__MATERIAL FOR THE TASK__:

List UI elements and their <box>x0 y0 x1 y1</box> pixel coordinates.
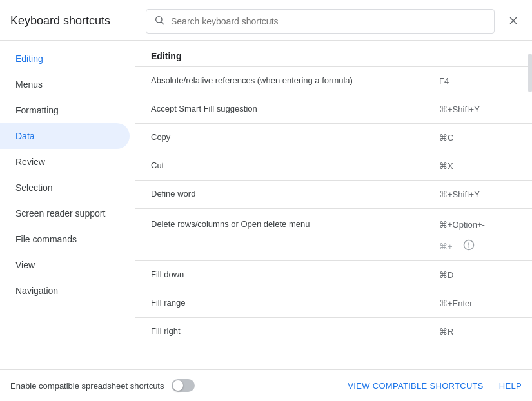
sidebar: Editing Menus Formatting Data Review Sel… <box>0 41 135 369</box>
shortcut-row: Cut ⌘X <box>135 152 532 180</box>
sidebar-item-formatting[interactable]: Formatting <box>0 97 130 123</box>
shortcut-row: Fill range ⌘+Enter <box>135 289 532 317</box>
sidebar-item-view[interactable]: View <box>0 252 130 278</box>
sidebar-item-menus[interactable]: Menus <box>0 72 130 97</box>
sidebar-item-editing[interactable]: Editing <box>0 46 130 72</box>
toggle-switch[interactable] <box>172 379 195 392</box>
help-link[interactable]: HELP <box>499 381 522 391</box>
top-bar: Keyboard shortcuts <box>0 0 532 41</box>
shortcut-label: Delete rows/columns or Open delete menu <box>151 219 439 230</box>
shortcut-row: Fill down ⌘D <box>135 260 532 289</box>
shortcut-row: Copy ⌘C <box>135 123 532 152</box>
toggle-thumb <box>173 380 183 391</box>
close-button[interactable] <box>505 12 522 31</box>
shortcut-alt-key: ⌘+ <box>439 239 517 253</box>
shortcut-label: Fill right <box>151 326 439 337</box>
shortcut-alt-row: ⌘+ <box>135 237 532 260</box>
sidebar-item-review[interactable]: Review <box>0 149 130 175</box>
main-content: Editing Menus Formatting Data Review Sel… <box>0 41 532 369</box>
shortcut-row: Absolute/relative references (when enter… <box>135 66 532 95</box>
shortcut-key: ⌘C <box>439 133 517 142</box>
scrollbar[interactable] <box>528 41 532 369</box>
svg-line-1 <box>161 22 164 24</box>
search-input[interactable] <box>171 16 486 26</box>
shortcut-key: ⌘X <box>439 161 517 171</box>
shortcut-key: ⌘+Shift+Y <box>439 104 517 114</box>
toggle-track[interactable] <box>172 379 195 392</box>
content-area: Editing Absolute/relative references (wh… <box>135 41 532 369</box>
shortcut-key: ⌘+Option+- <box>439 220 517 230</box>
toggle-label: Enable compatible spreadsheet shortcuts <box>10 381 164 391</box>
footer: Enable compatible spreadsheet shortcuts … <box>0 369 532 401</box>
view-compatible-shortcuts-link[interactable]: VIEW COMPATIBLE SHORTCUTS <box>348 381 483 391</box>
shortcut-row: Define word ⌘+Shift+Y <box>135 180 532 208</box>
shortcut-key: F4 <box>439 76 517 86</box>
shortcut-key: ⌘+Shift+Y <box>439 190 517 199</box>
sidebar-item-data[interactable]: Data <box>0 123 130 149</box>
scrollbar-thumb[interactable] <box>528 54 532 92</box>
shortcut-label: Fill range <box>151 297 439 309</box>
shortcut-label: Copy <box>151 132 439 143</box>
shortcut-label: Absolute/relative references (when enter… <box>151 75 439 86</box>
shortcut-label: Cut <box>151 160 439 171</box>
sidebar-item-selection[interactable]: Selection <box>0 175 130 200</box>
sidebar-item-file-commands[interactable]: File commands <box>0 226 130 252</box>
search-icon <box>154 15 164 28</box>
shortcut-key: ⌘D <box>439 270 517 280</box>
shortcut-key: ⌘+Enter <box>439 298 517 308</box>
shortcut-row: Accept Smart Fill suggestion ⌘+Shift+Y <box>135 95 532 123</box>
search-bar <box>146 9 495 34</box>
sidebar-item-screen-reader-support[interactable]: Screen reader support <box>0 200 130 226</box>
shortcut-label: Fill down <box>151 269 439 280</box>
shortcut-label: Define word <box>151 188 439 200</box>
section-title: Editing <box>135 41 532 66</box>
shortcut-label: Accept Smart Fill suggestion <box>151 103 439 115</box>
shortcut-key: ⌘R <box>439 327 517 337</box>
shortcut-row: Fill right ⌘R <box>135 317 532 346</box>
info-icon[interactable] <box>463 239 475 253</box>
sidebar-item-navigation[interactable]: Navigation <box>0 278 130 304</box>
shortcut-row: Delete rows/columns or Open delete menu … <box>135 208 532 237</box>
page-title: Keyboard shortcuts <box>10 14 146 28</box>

__PROBLEM STATEMENT__: Return the entries unchanged, save for the pictures, which do not belong in the copy.

__SOLUTION FOR THIS EXERCISE__:
List UI elements and their <box>x0 y0 x1 y1</box> pixel coordinates.
sidebar: Editing Menus Formatting Data Review Sel… <box>0 41 135 369</box>
shortcut-row: Cut ⌘X <box>135 152 532 180</box>
sidebar-item-formatting[interactable]: Formatting <box>0 97 130 123</box>
shortcut-row: Fill range ⌘+Enter <box>135 289 532 317</box>
sidebar-item-view[interactable]: View <box>0 252 130 278</box>
sidebar-item-menus[interactable]: Menus <box>0 72 130 97</box>
sidebar-item-editing[interactable]: Editing <box>0 46 130 72</box>
toggle-switch[interactable] <box>172 379 195 392</box>
help-link[interactable]: HELP <box>499 381 522 391</box>
top-bar: Keyboard shortcuts <box>0 0 532 41</box>
shortcut-label: Delete rows/columns or Open delete menu <box>151 219 439 230</box>
shortcut-row: Fill down ⌘D <box>135 260 532 289</box>
shortcut-row: Copy ⌘C <box>135 123 532 152</box>
toggle-thumb <box>173 380 183 391</box>
close-button[interactable] <box>505 12 522 31</box>
shortcut-alt-key: ⌘+ <box>439 239 517 253</box>
shortcut-label: Fill right <box>151 326 439 337</box>
shortcut-alt-row: ⌘+ <box>135 237 532 260</box>
sidebar-item-review[interactable]: Review <box>0 149 130 175</box>
main-content: Editing Menus Formatting Data Review Sel… <box>0 41 532 369</box>
shortcut-row: Absolute/relative references (when enter… <box>135 66 532 95</box>
shortcut-key: ⌘C <box>439 133 517 142</box>
scrollbar[interactable] <box>528 41 532 369</box>
svg-line-1 <box>161 22 164 24</box>
search-input[interactable] <box>171 16 486 26</box>
shortcut-key: ⌘X <box>439 161 517 171</box>
shortcut-key: ⌘+Shift+Y <box>439 104 517 114</box>
toggle-track[interactable] <box>172 379 195 392</box>
content-area: Editing Absolute/relative references (wh… <box>135 41 532 369</box>
shortcut-key: ⌘+Option+- <box>439 220 517 230</box>
toggle-label: Enable compatible spreadsheet shortcuts <box>10 381 164 391</box>
footer: Enable compatible spreadsheet shortcuts … <box>0 369 532 401</box>
view-compatible-shortcuts-link[interactable]: VIEW COMPATIBLE SHORTCUTS <box>348 381 483 391</box>
shortcut-row: Define word ⌘+Shift+Y <box>135 180 532 208</box>
shortcut-key: F4 <box>439 76 517 86</box>
shortcut-key: ⌘+Shift+Y <box>439 190 517 199</box>
sidebar-item-data[interactable]: Data <box>0 123 130 149</box>
scrollbar-thumb[interactable] <box>528 54 532 92</box>
shortcut-label: Fill range <box>151 297 439 309</box>
shortcut-label: Copy <box>151 132 439 143</box>
shortcut-label: Absolute/relative references (when enter… <box>151 75 439 86</box>
shortcut-label: Cut <box>151 160 439 171</box>
sidebar-item-selection[interactable]: Selection <box>0 175 130 200</box>
sidebar-item-file-commands[interactable]: File commands <box>0 226 130 252</box>
search-icon <box>154 15 164 28</box>
shortcut-key: ⌘D <box>439 270 517 280</box>
shortcut-key: ⌘+Enter <box>439 298 517 308</box>
shortcut-row: Accept Smart Fill suggestion ⌘+Shift+Y <box>135 95 532 123</box>
search-bar <box>146 9 495 34</box>
sidebar-item-screen-reader-support[interactable]: Screen reader support <box>0 200 130 226</box>
shortcut-label: Fill down <box>151 269 439 280</box>
shortcut-label: Define word <box>151 188 439 200</box>
section-title: Editing <box>135 41 532 66</box>
shortcut-label: Accept Smart Fill suggestion <box>151 103 439 115</box>
shortcut-key: ⌘R <box>439 327 517 337</box>
shortcut-row: Fill right ⌘R <box>135 317 532 346</box>
info-icon[interactable] <box>463 239 475 253</box>
sidebar-item-navigation[interactable]: Navigation <box>0 278 130 304</box>
shortcut-row: Delete rows/columns or Open delete menu … <box>135 208 532 237</box>
page-title: Keyboard shortcuts <box>10 14 146 28</box>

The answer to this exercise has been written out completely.